7. One reason you are a worrier is that your mind is literally saturated with apprehension thoughts, defeat thoughts, gloomy thoughts. To counteract, mark every passage in the Bible that speaks of faith, hope, happiness, glory, radiance. Commit each to memory. Say them over and over again until these creative thoughts saturate your subconscious mind. Then the subconscious will return to you what you have given it, namely, optimism, not worry.
8. Cultivate friendships with hopeful people. Surround yourself with friends who think positive, faith-producing thoughts and who contribute to a creative atmosphere. This will keep you re-stimulated with faith attitudes.

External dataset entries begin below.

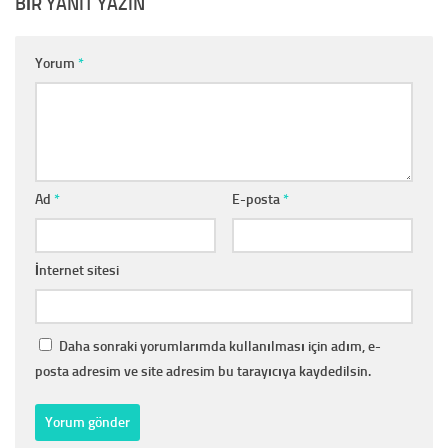
BIR YANIT YAZIN
Yorum
*
Ad
*
E-posta
*
İnternet sitesi
Daha sonraki yorumlarımda kullanılması için adım, e-
posta adresim ve site adresim bu tarayıcıya kaydedilsin.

9. See how many people you can help to cure their own worry habit. In helping another to overcome worry you get greater power over it within yourself.
10. Every day of your life conceive of yourself as living in partnership and companionship with Jesus Christ. If He actually walked by your side, would you be worried or afraid? Well, then, say to yourself, “He is with me.” Affirm aloud, “I am with you always.” Then change it to say, “He is with me now.” Repeat that affirmation three times every day.